Kommenden Freitag will der Parteivorstand beraten, welche Stiftung es werden soll. Am Samstag darauf berät der Parteikonvent. Möglicherweise kommt es dann bereits zu einer Entscheidung. Zur Auswahl stehen zwei bereits bestehende Vereine: die Gustav-Stresemann-Stiftung in Jena und die Desiderius-Erasmus-Stiftung in Lübeck. Beide Stiftungen verfolgen inhaltlich unterschiedliche Ansätze und letztlich geht es bei der Entscheidung auch darum, welcher Flügel über die Stiftung mit staatlicher Finanzierung ein Netzwerk aufbauen kann. Es ist eine Entscheidung an der alten innerparteilichen Konfliktlinie zwischen dem nationalistischen und dem konservativ-wirtschaftsliberalen Lager.

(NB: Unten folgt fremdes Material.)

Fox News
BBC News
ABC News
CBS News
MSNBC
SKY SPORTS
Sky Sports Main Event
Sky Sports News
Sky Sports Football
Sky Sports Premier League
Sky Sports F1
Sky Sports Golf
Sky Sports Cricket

Gustav Stresemann erhielt 1926 zusammen mit seinem französischen Amtskollegen Aristide Briant den Freidensnobelpreis. Nur acht Jahre nach Ende des Ersten Weltkrieges hatten die beiden die Aussöhnung Deutschlands und Frankreichs erarbeitet. Stresemanns Erben möchten verhindern, dass der Name im Umfeld der AfD fällt.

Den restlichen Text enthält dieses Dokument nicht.